**Instructions for the task:** The records below need to be printed in full. Keep each one exact.
** Supplied data follows **
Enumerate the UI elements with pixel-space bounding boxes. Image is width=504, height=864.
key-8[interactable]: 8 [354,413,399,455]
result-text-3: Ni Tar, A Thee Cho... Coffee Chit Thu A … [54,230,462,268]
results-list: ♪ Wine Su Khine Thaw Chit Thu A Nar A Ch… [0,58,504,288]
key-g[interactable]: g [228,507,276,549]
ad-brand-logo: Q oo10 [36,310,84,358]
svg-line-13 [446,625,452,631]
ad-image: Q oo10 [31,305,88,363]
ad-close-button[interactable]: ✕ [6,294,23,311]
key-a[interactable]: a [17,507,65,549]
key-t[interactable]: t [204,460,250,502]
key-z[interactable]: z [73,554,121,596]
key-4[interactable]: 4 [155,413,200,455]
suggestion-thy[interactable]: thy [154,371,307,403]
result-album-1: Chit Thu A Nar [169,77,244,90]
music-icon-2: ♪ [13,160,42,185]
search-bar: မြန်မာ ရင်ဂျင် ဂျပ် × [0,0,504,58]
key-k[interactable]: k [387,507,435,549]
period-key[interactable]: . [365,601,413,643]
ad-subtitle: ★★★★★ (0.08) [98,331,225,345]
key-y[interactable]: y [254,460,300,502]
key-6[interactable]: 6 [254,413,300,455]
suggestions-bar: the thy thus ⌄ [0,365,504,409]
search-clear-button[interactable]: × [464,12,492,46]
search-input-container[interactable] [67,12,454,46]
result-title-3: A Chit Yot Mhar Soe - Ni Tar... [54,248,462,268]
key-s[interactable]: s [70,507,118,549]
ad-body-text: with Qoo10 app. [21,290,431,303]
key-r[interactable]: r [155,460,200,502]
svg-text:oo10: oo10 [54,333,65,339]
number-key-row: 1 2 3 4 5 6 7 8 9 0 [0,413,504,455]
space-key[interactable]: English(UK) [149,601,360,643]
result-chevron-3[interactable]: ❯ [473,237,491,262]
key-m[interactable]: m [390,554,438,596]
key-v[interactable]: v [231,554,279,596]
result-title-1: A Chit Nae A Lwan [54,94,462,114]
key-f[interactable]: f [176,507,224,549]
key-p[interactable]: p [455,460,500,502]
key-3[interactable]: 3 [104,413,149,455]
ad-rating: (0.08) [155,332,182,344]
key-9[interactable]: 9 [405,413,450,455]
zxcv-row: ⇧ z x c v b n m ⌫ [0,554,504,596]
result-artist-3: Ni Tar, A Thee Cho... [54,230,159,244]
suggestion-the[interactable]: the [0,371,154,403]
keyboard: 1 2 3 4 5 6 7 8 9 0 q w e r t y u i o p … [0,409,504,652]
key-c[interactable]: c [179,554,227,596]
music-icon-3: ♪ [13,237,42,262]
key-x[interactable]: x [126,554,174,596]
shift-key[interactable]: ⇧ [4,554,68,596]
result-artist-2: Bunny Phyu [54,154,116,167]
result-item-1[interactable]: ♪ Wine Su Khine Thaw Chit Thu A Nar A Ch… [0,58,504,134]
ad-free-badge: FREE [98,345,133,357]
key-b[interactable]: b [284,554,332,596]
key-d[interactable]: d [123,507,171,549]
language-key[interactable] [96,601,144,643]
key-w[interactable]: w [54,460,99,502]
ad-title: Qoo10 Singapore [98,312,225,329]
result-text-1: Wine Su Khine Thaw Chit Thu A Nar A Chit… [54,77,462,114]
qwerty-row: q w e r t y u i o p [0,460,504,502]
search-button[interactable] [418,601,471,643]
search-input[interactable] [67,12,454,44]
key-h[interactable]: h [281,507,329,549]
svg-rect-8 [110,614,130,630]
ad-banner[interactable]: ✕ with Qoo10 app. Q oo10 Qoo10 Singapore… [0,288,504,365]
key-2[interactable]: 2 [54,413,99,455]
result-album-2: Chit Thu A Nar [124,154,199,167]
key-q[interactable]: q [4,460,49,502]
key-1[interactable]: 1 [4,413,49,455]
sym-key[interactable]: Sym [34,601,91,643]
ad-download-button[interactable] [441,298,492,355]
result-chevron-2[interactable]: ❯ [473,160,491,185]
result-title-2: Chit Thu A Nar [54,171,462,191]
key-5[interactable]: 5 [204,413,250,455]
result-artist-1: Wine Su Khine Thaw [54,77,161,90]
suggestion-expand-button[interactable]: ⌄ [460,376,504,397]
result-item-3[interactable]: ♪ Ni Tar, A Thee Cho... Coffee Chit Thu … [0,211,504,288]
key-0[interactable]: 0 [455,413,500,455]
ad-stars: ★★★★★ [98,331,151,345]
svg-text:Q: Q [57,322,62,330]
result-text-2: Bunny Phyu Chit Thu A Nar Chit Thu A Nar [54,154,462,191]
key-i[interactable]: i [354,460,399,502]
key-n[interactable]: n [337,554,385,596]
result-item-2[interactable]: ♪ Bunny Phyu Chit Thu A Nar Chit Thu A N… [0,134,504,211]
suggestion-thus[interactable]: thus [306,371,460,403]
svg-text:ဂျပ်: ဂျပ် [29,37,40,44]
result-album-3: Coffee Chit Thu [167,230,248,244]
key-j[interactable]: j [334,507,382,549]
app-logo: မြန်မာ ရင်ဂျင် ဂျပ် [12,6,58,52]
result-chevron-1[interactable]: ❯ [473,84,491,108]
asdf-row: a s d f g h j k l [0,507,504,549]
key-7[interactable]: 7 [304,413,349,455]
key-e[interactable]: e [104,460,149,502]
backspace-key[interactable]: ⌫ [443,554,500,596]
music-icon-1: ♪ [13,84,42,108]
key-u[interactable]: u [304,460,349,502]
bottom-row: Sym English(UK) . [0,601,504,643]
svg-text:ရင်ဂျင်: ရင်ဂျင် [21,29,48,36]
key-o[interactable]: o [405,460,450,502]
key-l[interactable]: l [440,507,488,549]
** End of Supplied data **
**Task response:**
Enumerate the UI elements with pixel-space bounding boxes. Image is width=504, height=864.
key-8[interactable]: 8 [354,413,399,455]
result-text-3: Ni Tar, A Thee Cho... Coffee Chit Thu A … [54,230,462,268]
results-list: ♪ Wine Su Khine Thaw Chit Thu A Nar A Ch… [0,58,504,288]
key-g[interactable]: g [228,507,276,549]
ad-brand-logo: Q oo10 [36,310,84,358]
svg-line-13 [446,625,452,631]
ad-image: Q oo10 [31,305,88,363]
ad-close-button[interactable]: ✕ [6,294,23,311]
key-a[interactable]: a [17,507,65,549]
key-t[interactable]: t [204,460,250,502]
key-z[interactable]: z [73,554,121,596]
key-4[interactable]: 4 [155,413,200,455]
suggestion-thy[interactable]: thy [154,371,307,403]
result-album-1: Chit Thu A Nar [169,77,244,90]
music-icon-2: ♪ [13,160,42,185]
search-bar: မြန်မာ ရင်ဂျင် ဂျပ် × [0,0,504,58]
key-k[interactable]: k [387,507,435,549]
period-key[interactable]: . [365,601,413,643]
ad-subtitle: ★★★★★ (0.08) [98,331,225,345]
key-y[interactable]: y [254,460,300,502]
key-6[interactable]: 6 [254,413,300,455]
suggestions-bar: the thy thus ⌄ [0,365,504,409]
search-clear-button[interactable]: × [464,12,492,46]
search-input-container[interactable] [67,12,454,46]
result-title-3: A Chit Yot Mhar Soe - Ni Tar... [54,248,462,268]
key-s[interactable]: s [70,507,118,549]
ad-body-text: with Qoo10 app. [21,290,431,303]
key-r[interactable]: r [155,460,200,502]
svg-text:oo10: oo10 [54,333,65,339]
number-key-row: 1 2 3 4 5 6 7 8 9 0 [0,413,504,455]
space-key[interactable]: English(UK) [149,601,360,643]
result-chevron-3[interactable]: ❯ [473,237,491,262]
key-m[interactable]: m [390,554,438,596]
key-v[interactable]: v [231,554,279,596]
result-title-1: A Chit Nae A Lwan [54,94,462,114]
key-f[interactable]: f [176,507,224,549]
key-p[interactable]: p [455,460,500,502]
key-3[interactable]: 3 [104,413,149,455]
ad-rating: (0.08) [155,332,182,344]
key-9[interactable]: 9 [405,413,450,455]
zxcv-row: ⇧ z x c v b n m ⌫ [0,554,504,596]
result-artist-3: Ni Tar, A Thee Cho... [54,230,159,244]
suggestion-the[interactable]: the [0,371,154,403]
keyboard: 1 2 3 4 5 6 7 8 9 0 q w e r t y u i o p … [0,409,504,652]
key-c[interactable]: c [179,554,227,596]
music-icon-3: ♪ [13,237,42,262]
key-x[interactable]: x [126,554,174,596]
shift-key[interactable]: ⇧ [4,554,68,596]
result-artist-2: Bunny Phyu [54,154,116,167]
result-item-1[interactable]: ♪ Wine Su Khine Thaw Chit Thu A Nar A Ch… [0,58,504,134]
ad-free-badge: FREE [98,345,133,357]
key-b[interactable]: b [284,554,332,596]
key-d[interactable]: d [123,507,171,549]
language-key[interactable] [96,601,144,643]
key-w[interactable]: w [54,460,99,502]
ad-title: Qoo10 Singapore [98,312,225,329]
result-text-1: Wine Su Khine Thaw Chit Thu A Nar A Chit… [54,77,462,114]
qwerty-row: q w e r t y u i o p [0,460,504,502]
search-button[interactable] [418,601,471,643]
search-input[interactable] [67,12,454,44]
key-h[interactable]: h [281,507,329,549]
svg-rect-8 [110,614,130,630]
ad-banner[interactable]: ✕ with Qoo10 app. Q oo10 Qoo10 Singapore… [0,288,504,365]
key-2[interactable]: 2 [54,413,99,455]
result-album-2: Chit Thu A Nar [124,154,199,167]
key-q[interactable]: q [4,460,49,502]
key-1[interactable]: 1 [4,413,49,455]
sym-key[interactable]: Sym [34,601,91,643]
ad-download-button[interactable] [441,298,492,355]
result-chevron-2[interactable]: ❯ [473,160,491,185]
result-title-2: Chit Thu A Nar [54,171,462,191]
key-5[interactable]: 5 [204,413,250,455]
result-artist-1: Wine Su Khine Thaw [54,77,161,90]
suggestion-expand-button[interactable]: ⌄ [460,376,504,397]
result-item-3[interactable]: ♪ Ni Tar, A Thee Cho... Coffee Chit Thu … [0,211,504,288]
key-0[interactable]: 0 [455,413,500,455]
ad-stars: ★★★★★ [98,331,151,345]
svg-text:Q: Q [57,322,62,330]
result-text-2: Bunny Phyu Chit Thu A Nar Chit Thu A Nar [54,154,462,191]
key-i[interactable]: i [354,460,399,502]
key-n[interactable]: n [337,554,385,596]
result-item-2[interactable]: ♪ Bunny Phyu Chit Thu A Nar Chit Thu A N… [0,134,504,211]
suggestion-thus[interactable]: thus [306,371,460,403]
svg-text:ဂျပ်: ဂျပ် [29,37,40,44]
result-album-3: Coffee Chit Thu [167,230,248,244]
key-j[interactable]: j [334,507,382,549]
app-logo: မြန်မာ ရင်ဂျင် ဂျပ် [12,6,58,52]
result-chevron-1[interactable]: ❯ [473,84,491,108]
asdf-row: a s d f g h j k l [0,507,504,549]
key-7[interactable]: 7 [304,413,349,455]
key-e[interactable]: e [104,460,149,502]
backspace-key[interactable]: ⌫ [443,554,500,596]
music-icon-1: ♪ [13,84,42,108]
key-u[interactable]: u [304,460,349,502]
bottom-row: Sym English(UK) . [0,601,504,643]
svg-text:ရင်ဂျင်: ရင်ဂျင် [21,29,48,36]
key-o[interactable]: o [405,460,450,502]
key-l[interactable]: l [440,507,488,549]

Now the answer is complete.